8. A device for evaluating the operational status of distribution network automation equipment, characterized in that, include: The acquisition module is used to acquire indicator data from distribution network automation equipment. The elimination module is used to eliminate the seasonality of indicator data using the STL decomposition algorithm to obtain deseasonalized data. The objective weighting module is used to calculate the objective weights of deseasonalized data using the improved smoothing entropy weighting method. The subjective weighting module is used to collect expert scoring data and calculate the subjective weights of seasonal data using the analytic hierarchy process. The evaluation module is used to calculate the operating status index of automated equipment based on objective weights, subjective weights, and de-seasonalized data, using the superior-inferiority distance method.
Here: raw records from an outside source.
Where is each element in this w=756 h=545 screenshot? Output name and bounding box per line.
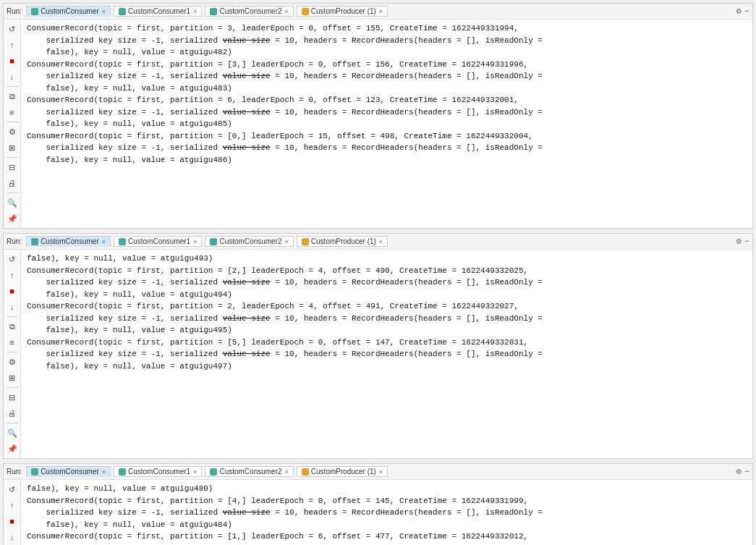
toolbar-separator: [7, 193, 18, 193]
diff-icon[interactable]: ⊟: [6, 391, 19, 404]
log-line: ConsumerRecord(topic = first, partition …: [27, 495, 747, 507]
minimize-icon[interactable]: −: [744, 467, 749, 477]
tab-customconsumer1[interactable]: CustomConsumer1×: [114, 236, 202, 247]
toolbar-separator: [7, 352, 18, 352]
tab-close-button[interactable]: ×: [379, 8, 383, 15]
tab-close-button[interactable]: ×: [285, 8, 289, 15]
consumer-icon: [119, 8, 126, 15]
tab-label: CustomConsumer: [41, 468, 99, 476]
search-icon[interactable]: 🔍: [6, 426, 19, 439]
up-icon[interactable]: ↑: [6, 269, 19, 282]
tab-customconsumer2[interactable]: CustomConsumer2×: [205, 236, 293, 247]
gear-icon[interactable]: ⚙: [736, 236, 742, 247]
log-content: false), key = null, value = atguigu480)C…: [21, 480, 752, 545]
log-line: ConsumerRecord(topic = first, partition …: [27, 265, 747, 277]
strikethrough-text: value size: [223, 36, 271, 45]
restart-icon[interactable]: ↺: [6, 253, 19, 266]
log-content: ConsumerRecord(topic = first, partition …: [21, 20, 752, 228]
down-icon[interactable]: ↓: [6, 300, 19, 313]
minimize-icon[interactable]: −: [744, 237, 749, 247]
down-icon[interactable]: ↓: [6, 531, 19, 544]
tab-customconsumer1[interactable]: CustomConsumer1×: [114, 466, 202, 477]
tab-close-button[interactable]: ×: [102, 468, 106, 476]
log-line: serialized key size = -1, serialized val…: [27, 543, 747, 546]
header-left: Run:CustomConsumer×CustomConsumer1×Custo…: [7, 6, 389, 17]
header-left: Run:CustomConsumer×CustomConsumer1×Custo…: [7, 236, 389, 247]
toolbar-separator: [7, 316, 18, 317]
strikethrough-text: value size: [223, 350, 271, 358]
header-right: ⚙−: [736, 466, 749, 477]
strikethrough-text: value size: [223, 508, 271, 517]
panel-header: Run:CustomConsumer×CustomConsumer1×Custo…: [4, 4, 752, 20]
tab-label: CustomConsumer1: [128, 237, 190, 245]
log-line: serialized key size = -1, serialized val…: [27, 507, 747, 519]
tab-close-button[interactable]: ×: [193, 468, 197, 476]
strikethrough-text: value size: [223, 108, 271, 117]
tab-customproducer-(1)[interactable]: CustomProducer (1)×: [297, 236, 388, 247]
log-line: serialized key size = -1, serialized val…: [27, 106, 747, 119]
log-line: false), key = null, value = atguigu480): [27, 483, 747, 495]
tab-close-button[interactable]: ×: [285, 468, 289, 476]
stop-icon[interactable]: ■: [6, 284, 19, 297]
diff-icon[interactable]: ⊟: [6, 161, 19, 174]
pin-icon[interactable]: 📌: [6, 442, 19, 455]
tab-customconsumer[interactable]: CustomConsumer×: [26, 236, 111, 247]
tab-label: CustomConsumer: [41, 237, 99, 245]
consumer-icon: [119, 238, 126, 245]
log-line: serialized key size = -1, serialized val…: [27, 70, 747, 83]
log-line: false), key = null, value = atguigu494): [27, 289, 747, 301]
tab-customconsumer2[interactable]: CustomConsumer2×: [205, 6, 293, 17]
tab-close-button[interactable]: ×: [102, 8, 106, 15]
left-toolbar: ↺↑■↓⧉≡⚙⊞⊟🖨🔍📌: [4, 20, 21, 228]
format-icon[interactable]: ≡: [6, 106, 19, 119]
table-icon[interactable]: ⊞: [6, 371, 19, 384]
up-icon[interactable]: ↑: [6, 499, 19, 512]
log-line: ConsumerRecord(topic = first, partition …: [27, 300, 747, 313]
format-icon[interactable]: ≡: [6, 336, 19, 349]
search-icon[interactable]: 🔍: [6, 196, 19, 209]
settings-icon[interactable]: ⚙: [6, 355, 19, 368]
tab-close-button[interactable]: ×: [379, 468, 383, 476]
log-line: false), key = null, value = atguigu493): [27, 253, 747, 265]
log-line: false), key = null, value = atguigu495): [27, 324, 747, 337]
tab-customconsumer[interactable]: CustomConsumer×: [26, 6, 111, 17]
tab-close-button[interactable]: ×: [193, 238, 197, 245]
tab-customconsumer1[interactable]: CustomConsumer1×: [114, 6, 202, 17]
gear-icon[interactable]: ⚙: [736, 6, 742, 17]
tab-label: CustomConsumer2: [219, 468, 281, 476]
tab-customproducer-(1)[interactable]: CustomProducer (1)×: [297, 6, 388, 17]
run-panel-1: Run:CustomConsumer×CustomConsumer1×Custo…: [3, 233, 753, 459]
tab-close-button[interactable]: ×: [379, 238, 383, 245]
stop-icon[interactable]: ■: [6, 515, 19, 528]
table-icon[interactable]: ⊞: [6, 141, 19, 154]
minimize-icon[interactable]: −: [744, 7, 749, 17]
tab-customproducer-(1)[interactable]: CustomProducer (1)×: [297, 466, 388, 477]
run-panel-0: Run:CustomConsumer×CustomConsumer1×Custo…: [3, 3, 753, 229]
gear-icon[interactable]: ⚙: [736, 466, 742, 477]
copy-icon[interactable]: ⧉: [6, 320, 19, 333]
pin-icon[interactable]: 📌: [6, 212, 19, 225]
stop-icon[interactable]: ■: [6, 54, 19, 67]
log-line: false), key = null, value = atguigu484): [27, 519, 747, 531]
down-icon[interactable]: ↓: [6, 70, 19, 83]
print-icon[interactable]: 🖨: [6, 177, 19, 190]
tab-customconsumer[interactable]: CustomConsumer×: [26, 466, 111, 477]
strikethrough-text: value size: [223, 278, 271, 287]
tab-customconsumer2[interactable]: CustomConsumer2×: [205, 466, 293, 477]
tab-label: CustomProducer (1): [311, 468, 376, 476]
producer-icon: [302, 238, 309, 245]
consumer-icon: [210, 238, 217, 245]
print-icon[interactable]: 🖨: [6, 407, 19, 420]
toolbar-separator: [7, 122, 18, 122]
run-label: Run:: [7, 237, 22, 245]
restart-icon[interactable]: ↺: [6, 22, 19, 35]
restart-icon[interactable]: ↺: [6, 483, 19, 496]
up-icon[interactable]: ↑: [6, 38, 19, 51]
settings-icon[interactable]: ⚙: [6, 125, 19, 138]
tab-close-button[interactable]: ×: [193, 8, 197, 15]
copy-icon[interactable]: ⧉: [6, 90, 19, 103]
tab-close-button[interactable]: ×: [285, 238, 289, 245]
tab-label: CustomProducer (1): [311, 237, 376, 245]
tab-close-button[interactable]: ×: [102, 238, 106, 245]
header-right: ⚙−: [736, 6, 749, 17]
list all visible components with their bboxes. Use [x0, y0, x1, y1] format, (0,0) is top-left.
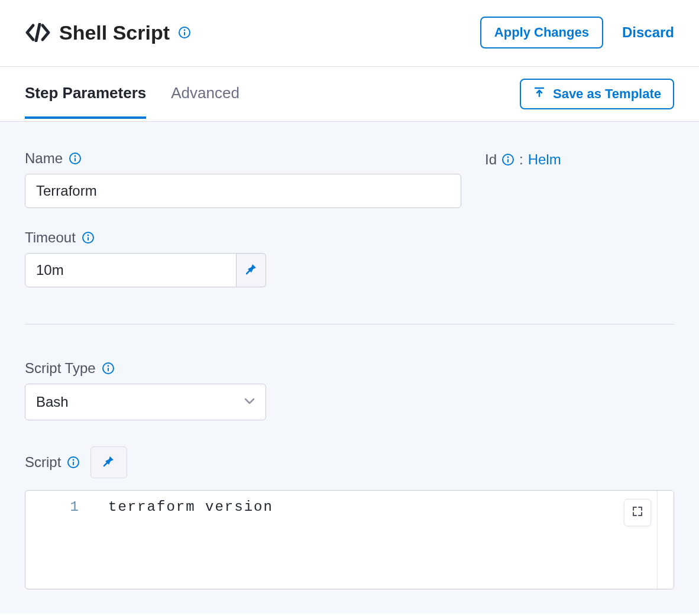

9. An electronic device, characterized in that, It includes a processor and a memory, the processor being used to execute a computer program stored in the memory to implement the method for evaluating the operating status of distribution network automation equipment as described in any one of claims 1 to 7.

10. A computer-readable storage medium, characterized in that, The computer-readable storage medium stores at least one instruction, which, when executed by a processor, implements the method for evaluating the operating status of distribution network automation equipment as described in any one of claims 1 to 7.